As Edward Snowden knows better than anyone, intelligence agencies are usually tasked with keeping, rather than divulging, secrets. But the National Intelligence Service, South Korea’s spy agency, has triggered an unholy political row after disclosing a classified transcript of the 2007 inter-Korean summit.
For months, ruling conservative New Frontier Party lawmakers have been on the warpath over allegations that former South Korean President Roh Moo-hyun agreed with then North Korean leader Kim Jong Il at the meeting to revise the western sea border, known as the Northern Limit Line.
Pyongyang has long rejected the maritime border, which was drawn up in the closing days of the Korean War by the United Nations command. The border has been the site of a series of bloody clashes between the two Koreas in 1999, 2002 and 2009.
On Tuesday, major South Korean media published the full transcript of the 2007 dialogue between Mr. Roh and Mr. Kim after it was provided by the NIS.

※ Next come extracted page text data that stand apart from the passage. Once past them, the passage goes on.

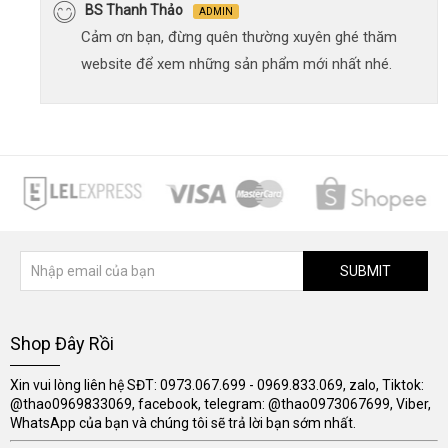
BS Thanh Thảo
ADMIN
Cảm ơn bạn, đừng quên thường xuyên ghé thăm
website để xem những sản phẩm mới nhất nhé.
SUBMIT
Shop Đây Rồi
Xin vui lòng liên hệ SĐT: 0973.067.699 - 0969.833.069, zalo, Tiktok:
@thao0969833069, facebook, telegram: @thao0973067699, Viber,
WhatsApp của bạn và chúng tôi sẽ trả lời bạn sớm nhất.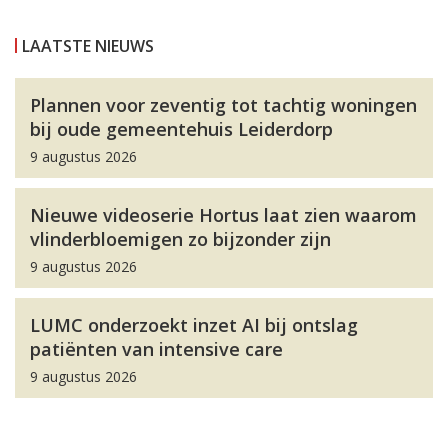
LAATSTE NIEUWS
Plannen voor zeventig tot tachtig woningen
bij oude gemeentehuis Leiderdorp
9 augustus 2026
Nieuwe videoserie Hortus laat zien waarom
vlinderbloemigen zo bijzonder zijn
9 augustus 2026
LUMC onderzoekt inzet AI bij ontslag
patiënten van intensive care
9 augustus 2026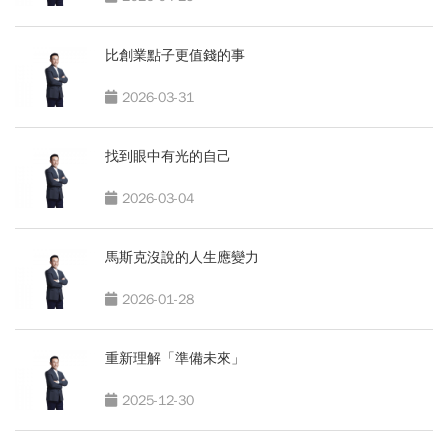
比創業點子更值錢的事
2026-03-31
找到眼中有光的自己
2026-03-04
馬斯克沒說的人生應變力
2026-01-28
重新理解「準備未來」
2025-12-30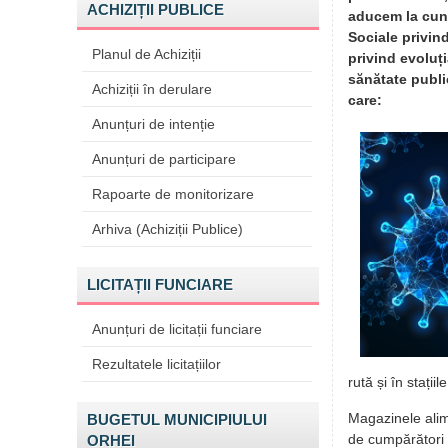
ACHIZIȚII PUBLICE
aducem la cuno
Sociale privind
Planul de Achiziții
privind evoluț
sănătate publi
Achiziții în derulare
care:
Anunțuri de intenție
Anunțuri de participare
Rapoarte de monitorizare
Arhiva (Achiziții Publice)
LICITAȚII FUNCIARE
Anunțuri de licitații funciare
Rezultatele licitațiilor
rută și în stați
Magazinele alime
BUGETUL MUNICIPIULUI
de cumpărători ș
ORHEI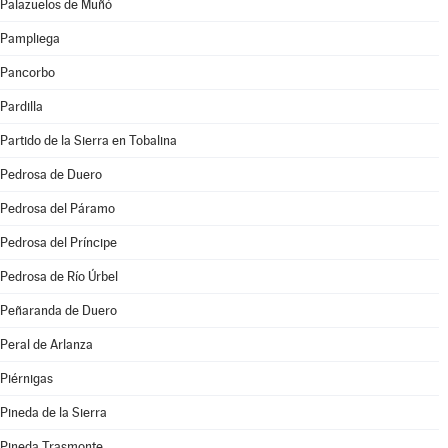
Palazuelos de Muñó
Pampliega
Pancorbo
Pardilla
Partido de la Sierra en Tobalina
Pedrosa de Duero
Pedrosa del Páramo
Pedrosa del Príncipe
Pedrosa de Río Úrbel
Peñaranda de Duero
Peral de Arlanza
Piérnigas
Pineda de la Sierra
Pineda Trasmonte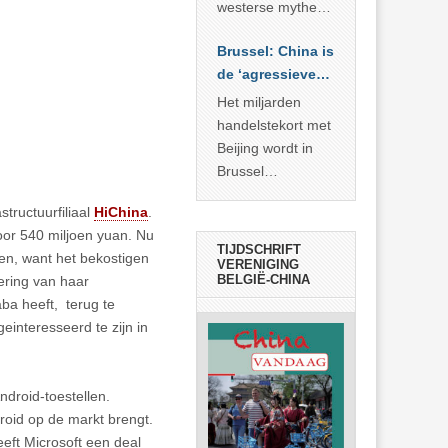
… >> lees meer
westerse mythe of
de dagelijkse
Brussel: China is
realiteit in China?
de ‘agressieve
schuldige’
Het miljarden
handelstekort met
Beijing wordt in
Brussel
voorgesteld als
astructuurfiliaal
HiChina
.
bewijs van
oor 540 miljoen yuan. Nu
economische
TIJDSCHRIFT
ken, want het bekostigen
agressie. In
VERENIGING
BELGIË-CHINA
dering van haar
werkelijkheid
aba heeft, terug te
verhult die
einteresseerd te zijn in
spectaculaire
rekensom vooral
de industriële
ndroid-toestellen.
achterstand die
roid op de markt brengt.
… >> lees meer
eeft Microsoft een deal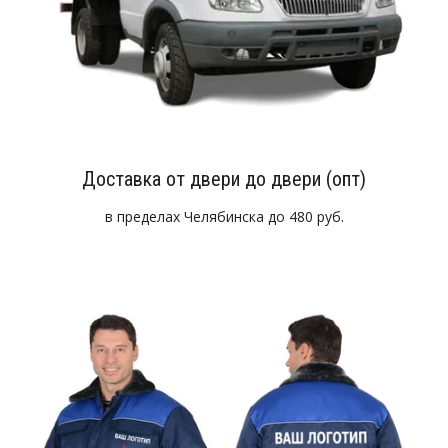
Доставка от двери до двери (опт)
в пределах Челябинска до 480 руб.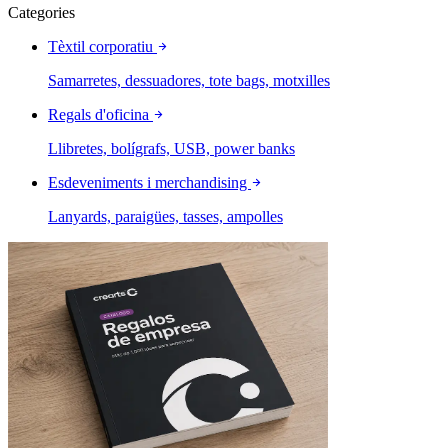
Categories
Tèxtil corporatiu
Samarretes, dessuadores, tote bags, motxilles
Regals d'oficina
Llibretes, bolígrafs, USB, power banks
Esdeveniments i merchandising
Lanyards, paraigües, tasses, ampolles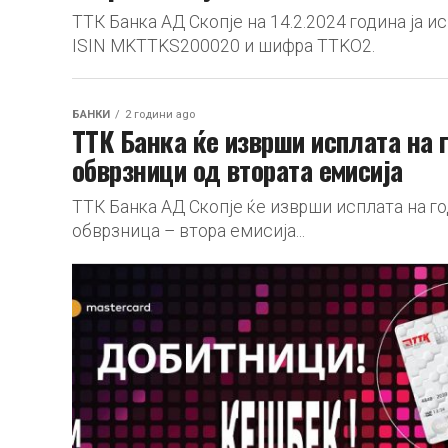
ТТК Банка АД Скопје на 14.2.2024 година ја 
ISIN MKTTKS200020 и шифра TTKO2.
БАНКИ
2 години ago
ТТК Банка ќе изврши исплата на 
обврзници од втората емисија
ТТК Банка АД Скопје ќе изврши исплата на г
обврзница – втора емисија...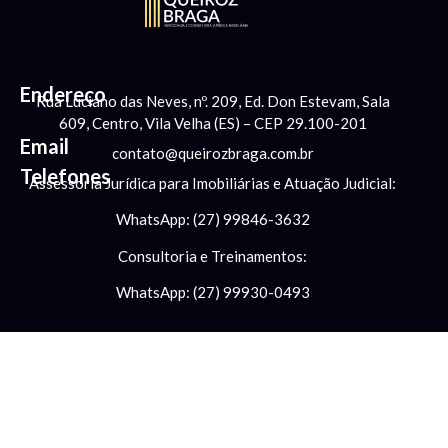
Endereço
Rua Luciano das Neves, nº. 209, Ed. Don Estevam, Sala
609, Centro, Vila Velha (ES) – CEP 29.100-201
Email
contato@queirozbraga.com.br
Telefones
Assessoria Jurídica para Imobiliárias e Atuação Judicial:
WhatsApp: (27) 99846-3632
Consultoria e Treinamentos:
WhatsApp: (27) 99930-0493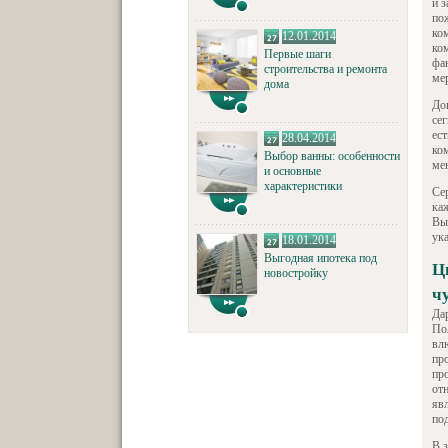
и з
по
ко
12.01.2014
ко
Первые шаги
фа
строительства и ремонта
ме
дома
До
се
ес
28.04.2014
ко
Выбор ванны: особенности
мен
и основные
характеристики
Се
ка
Вы
ука
18.01.2014
Выгодная ипотека под
Ц
новостройку
ч
Да
По
вл
пр
пр
от
яв
по
В 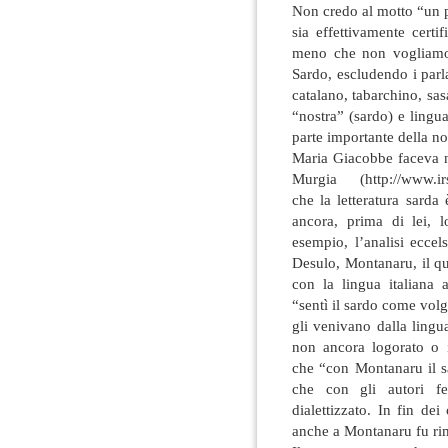
Non credo al motto “un p
sia effettivamente certi
meno che non vogliamo c
Sardo, escludendo i parlan
catalano, tabarchino, sas
“nostra” (sardo) e lingua
parte importante della nos
Maria Giacobbe faceva n
Murgia (http://www.irs
che la letteratura sarda 
ancora, prima di lei, l
esempio, l’analisi ecce
Desulo, Montanaru, il qua
con la lingua italiana 
“sentì il sardo come vol
gli venivano dalla lingua
non ancora logorato o i
che “con Montanaru il s
che con gli autori fer
dialettizzato. In fin d
anche a Montanaru fu rim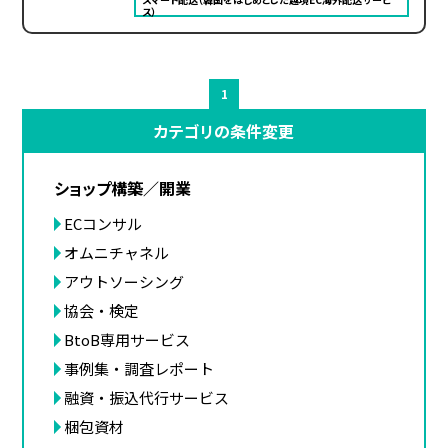
ス）
1
カテゴリの条件変更
ショップ構築／開業
ECコンサル
オムニチャネル
アウトソーシング
協会・検定
BtoB専用サービス
事例集・調査レポート
融資・振込代行サービス
梱包資材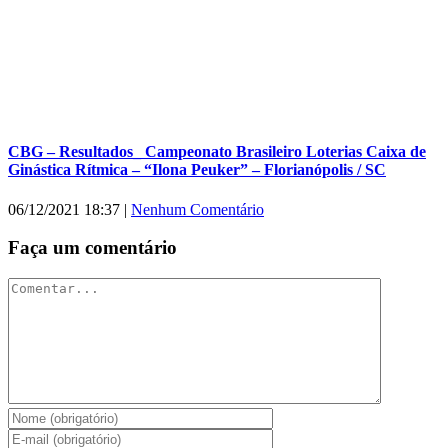
CBG – Resultados_ Campeonato Brasileiro Loterias Caixa de
Ginástica Rítmica – “Ilona Peuker” – Florianópolis / SC
06/12/2021 18:37
|
Nenhum Comentário
Faça um comentário
Comentar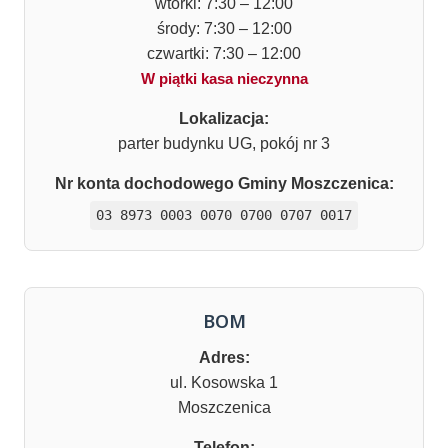
wtorki: 7:30 – 12:00
środy: 7:30 – 12:00
czwartki: 7:30 – 12:00
W piątki kasa nieczynna
Lokalizacja:
parter budynku UG, pokój nr 3
Nr konta dochodowego Gminy Moszczenica:
03 8973 0003 0070 0700 0707 0017
BOM
Adres:
ul. Kosowska 1
Moszczenica
Telefon: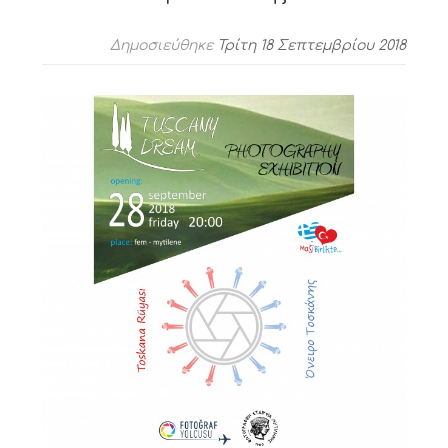
Δημοσιεύθηκε
Τρίτη 18 Σεπτεμβρίου 2018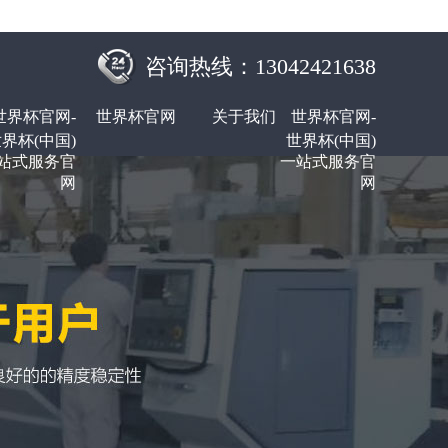
咨询热线：13042421638
世界杯官网-
世界杯官网
关于我们
世界杯官网-
界杯(中国)
世界杯(中国)
站式服务官
一站式服务官
网
网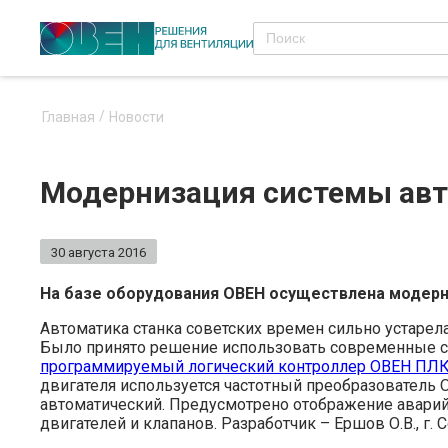
Главная
Новости
Модернизация системы авт
30 августа 2016
На базе оборудования ОВЕН осуществлена модерн
Автоматика станка советских времен сильно устарел
Было принято решение использовать современные ср
программируемый логический контроллер ОВЕН ПЛ
двигателя используется частотный преобразователь
автоматический. Предусмотрено отображение аварий
двигателей и клапанов. Разработчик – Ершов О.В., г. 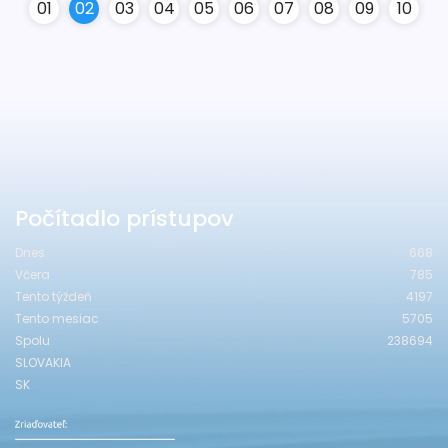
0
1
0
2
0
3
0
4
0
5
0
6
0
7
0
8
0
9
10
Počítadlo prístupov
Dnes
668
Včera
785
Tento týždeň
4197
Tento mesiac
5705
Spolu
238694
SLOVAKIA
SK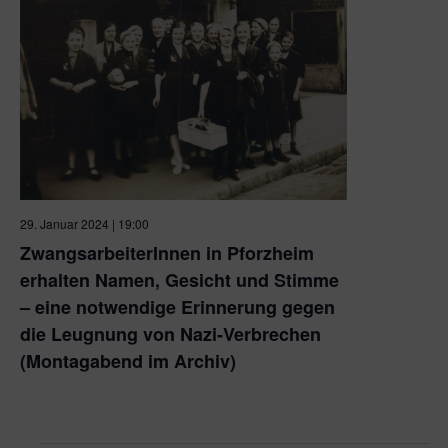
29. Januar 2024 | 19:00
ZwangsarbeiterInnen in Pforzheim
erhalten Namen, Gesicht und Stimme
– eine notwendige Erinnerung gegen
die Leugnung von Nazi-Verbrechen
(Montagabend im Archiv)
Stadtarchiv Pforzheim und Zoom-Konferenz
Kronprinzenstraße 24 a, Pforzheim, Deutschland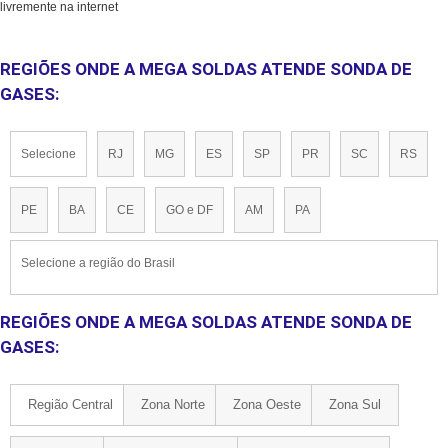
livremente na internet
REGIÕES ONDE A MEGA SOLDAS ATENDE SONDA DE
GASES:
Selecione
RJ
MG
ES
SP
PR
SC
RS
PE
BA
CE
GO e DF
AM
PA
Selecione a região do Brasil
REGIÕES ONDE A MEGA SOLDAS ATENDE SONDA DE
GASES:
Região Central
Zona Norte
Zona Oeste
Zona Sul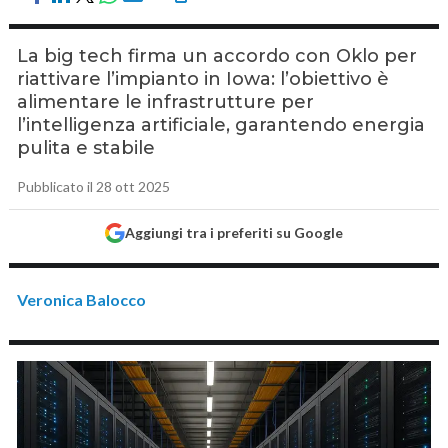
La big tech firma un accordo con Oklo per
riattivare l’impianto in Iowa: l’obiettivo è
alimentare le infrastrutture per
l’intelligenza artificiale, garantendo energia
pulita e stabile
Pubblicato il 28 ott 2025
Aggiungi tra i preferiti su Google
Veronica Balocco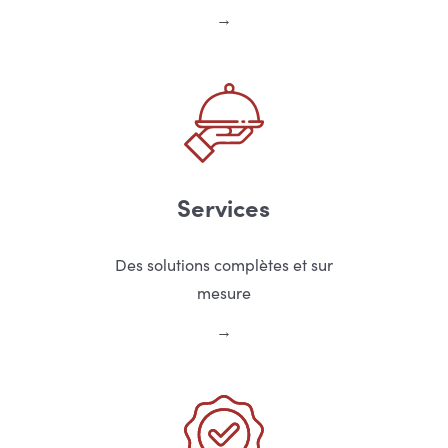
Services
Des solutions complètes et sur
mesure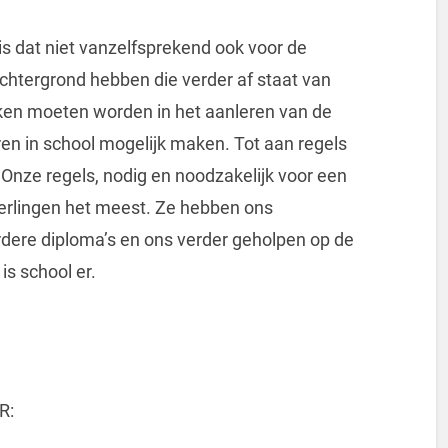
s dat niet vanzelfsprekend ook voor de
chtergrond hebben die verder af staat van
token moeten worden in het aanleren van de
en in school mogelijk maken. Tot aan regels
c. Onze regels, nodig en noodzakelijk voor een
eerlingen het meest. Ze hebben ons
dere diploma’s en ons verder geholpen op de
is school er.
R: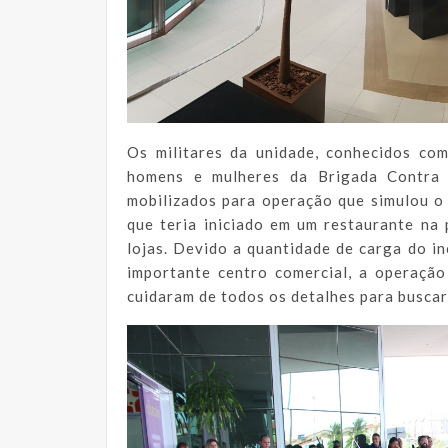
Os militares da unidade, conhecidos co
homens e mulheres da Brigada Contra 
mobilizados para operação que simulou o
que teria iniciado em um restaurante na 
lojas. Devido a quantidade de carga do in
importante centro comercial, a operaçã
cuidaram de todos os detalhes para buscar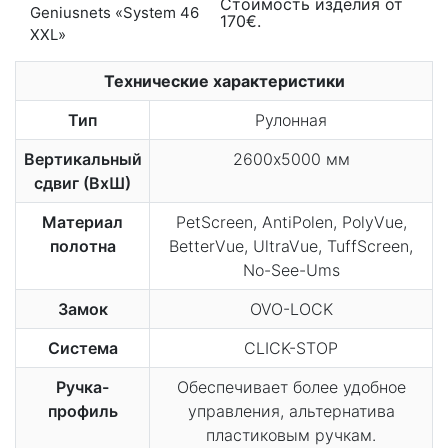
Стоимость изделия от
170€.
Технические характеристики
Тип
Рулонная
Вертикальный
2600х5000 мм
сдвиг (ВхШ)
Материал
PetScreen, AntiPolen, PolyVue,
полотна
BetterVue, UltraVue, TuffScreen,
No-See-Ums
Замок
OVO-LOCK
Система
CLICK-STOP
Ручка-
Обеспечивает более удобное
профиль
управления, альтернатива
пластиковым ручкам.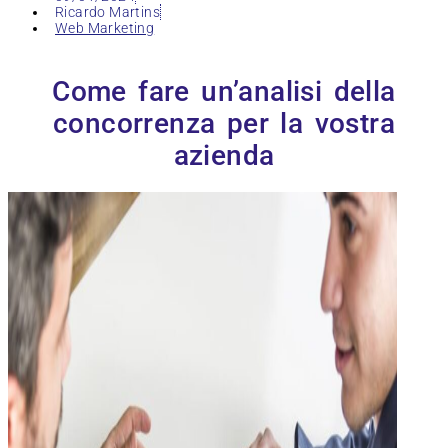
Ricardo Martins
Web Marketing
Come fare un’analisi della
concorrenza per la vostra
azienda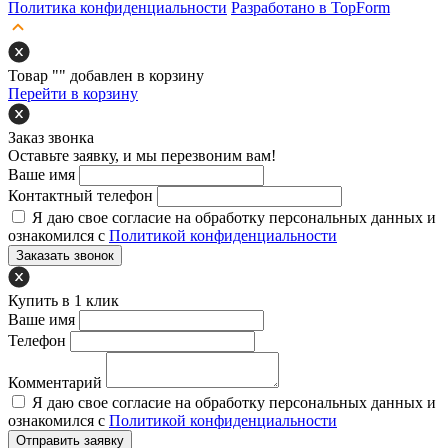
Политика конфиденциальности
Разработано в TopForm
Товар "
" добавлен в корзину
Перейти в корзину
Заказ звонка
Оставьте заявку, и мы перезвоним вам!
Ваше имя
Контактный телефон
Я даю свое согласие на обработку персональных данных и
ознакомился с
Политикой конфиденциальности
Заказать звонок
Купить в 1 клик
Ваше имя
Телефон
Комментарий
Я даю свое согласие на обработку персональных данных и
ознакомился с
Политикой конфиденциальности
Отправить заявку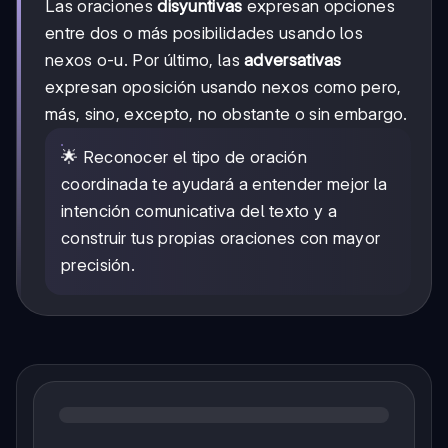
Las oraciones
disyuntivas
expresan opciones
entre dos o más posibilidades usando los
nexos o-u. Por último, las
adversativas
expresan oposición usando nexos como pero,
más, sino, excepto, no obstante o sin embargo.
🌟 Reconocer el tipo de oración
coordinada te ayudará a entender mejor la
intención comunicativa del texto y a
construir tus propias oraciones con mayor
precisión.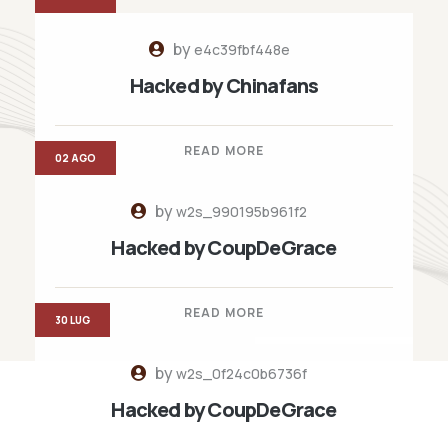
by
e4c39fbf448e
Hacked by Chinafans
READ MORE
02 AGO
by
w2s_990195b961f2
Hacked by CoupDeGrace
READ MORE
30 LUG
by
w2s_0f24c0b6736f
Hacked by CoupDeGrace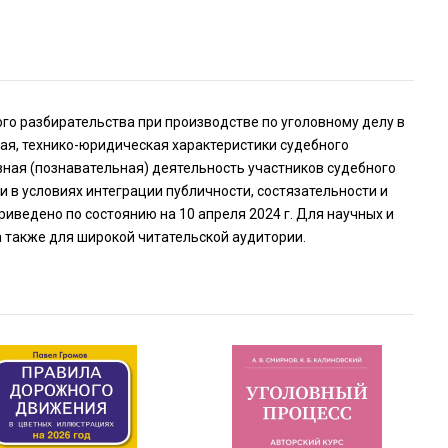
о разбирательства при производстве по уголовному делу в
ая, технико-юридическая характеристики судебного
ная (познавательная) деятельность участников судебного
и в условиях интеграции публичности, состязательности и
иведено по состоянию на 10 апреля 2024 г. Для научных и
а также для широкой читательской аудитории.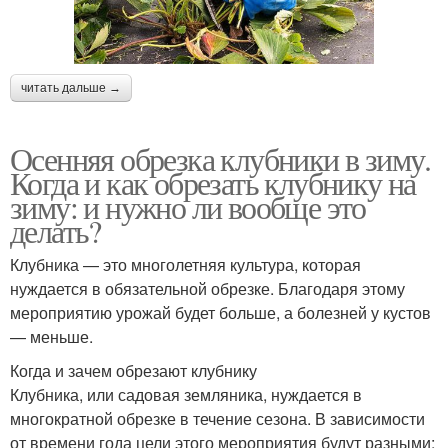
читать дальше →
Осенняя обрезка клубники в зиму.
Когда и как обрезать клубнику на
зиму: и нужно ли вообще это
делать?
Клубника — это многолетняя культура, которая
нуждается в обязательной обрезке. Благодаря этому
мероприятию урожай будет больше, а болезней у кустов
— меньше.
Когда и зачем обрезают клубнику
Клубника, или садовая земляника, нуждается в
многократной обрезке в течение сезона. В зависимости
от времени года цели этого мероприятия будут разными:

During the closed-door summit in Pyongyang on Oct. 3, 2007, Mr. Roh said he “shared the same perception” with Mr. Kim, who suggested both Koreas should create “a joint fishing area” or “a peace zone” around the NLL in the Yellow Sea.
But the transcript also shows that throughout the 131-minute dialogue, Mr. Roh made no clear remarks indicating that Seoul should give up the NLL. He even noted how controversial any discussion of a possible revision would be in the South.
Dissection of the transcript is likely to continue but opposition lawmakers are calling foul over the move by the NIS to release the transcript at a time when the spy agency is under fire for allegedly meddling in the December presidential poll that elected conservative Park Geun-hye.
Former NIS chief Won Sei-hoon has been indicted by state prosecutors on charges that NIS agents launched illegal online smear campaigns against Moon Jae-in, the liberal candidate and a confidant of Mr. Roh. The spy agency is also facing a parliamentary probe.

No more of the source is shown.